== Supplied information ==

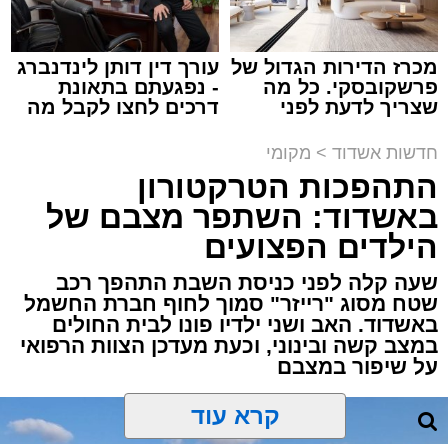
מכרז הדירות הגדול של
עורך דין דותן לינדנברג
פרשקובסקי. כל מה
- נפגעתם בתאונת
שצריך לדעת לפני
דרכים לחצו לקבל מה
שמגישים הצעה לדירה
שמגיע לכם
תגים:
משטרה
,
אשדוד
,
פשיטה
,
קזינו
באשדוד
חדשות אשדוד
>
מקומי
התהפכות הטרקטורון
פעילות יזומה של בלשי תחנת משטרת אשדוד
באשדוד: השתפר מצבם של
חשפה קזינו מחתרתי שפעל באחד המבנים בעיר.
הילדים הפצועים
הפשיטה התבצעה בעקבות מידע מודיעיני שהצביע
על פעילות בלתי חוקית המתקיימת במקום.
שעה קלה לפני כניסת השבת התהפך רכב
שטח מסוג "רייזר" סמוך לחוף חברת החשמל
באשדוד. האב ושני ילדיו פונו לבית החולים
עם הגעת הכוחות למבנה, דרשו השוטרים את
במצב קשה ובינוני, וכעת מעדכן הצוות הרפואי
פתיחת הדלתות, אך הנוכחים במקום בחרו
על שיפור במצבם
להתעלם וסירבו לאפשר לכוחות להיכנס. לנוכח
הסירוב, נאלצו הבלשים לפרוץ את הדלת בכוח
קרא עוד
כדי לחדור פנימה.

== Task details ==
Beginning with the line that contains "עורך דין דותן לינדנברג", quote each line exactly through the last line of the entries above, and nothing beyond them.

== Answer area ==
עורך דין דותן לינדנברג
פרשקובסקי. כל מה
- נפגעתם בתאונת
שצריך לדעת לפני
דרכים לחצו לקבל מה
שמגישים הצעה לדירה
שמגיע לכם
תגים:
משטרה
,
אשדוד
,
פשיטה
,
קזינו
באשדוד
חדשות אשדוד
>
מקומי
התהפכות הטרקטורון
פעילות יזומה של בלשי תחנת משטרת אשדוד
באשדוד: השתפר מצבם של
חשפה קזינו מחתרתי שפעל באחד המבנים בעיר.
הילדים הפצועים
הפשיטה התבצעה בעקבות מידע מודיעיני שהצביע
על פעילות בלתי חוקית המתקיימת במקום.
שעה קלה לפני כניסת השבת התהפך רכב
שטח מסוג "רייזר" סמוך לחוף חברת החשמל
באשדוד. האב ושני ילדיו פונו לבית החולים
עם הגעת הכוחות למבנה, דרשו השוטרים את
במצב קשה ובינוני, וכעת מעדכן הצוות הרפואי
פתיחת הדלתות, אך הנוכחים במקום בחרו
על שיפור במצבם
להתעלם וסירבו לאפשר לכוחות להיכנס. לנוכח
הסירוב, נאלצו הבלשים לפרוץ את הדלת בכוח
קרא עוד
כדי לחדור פנימה.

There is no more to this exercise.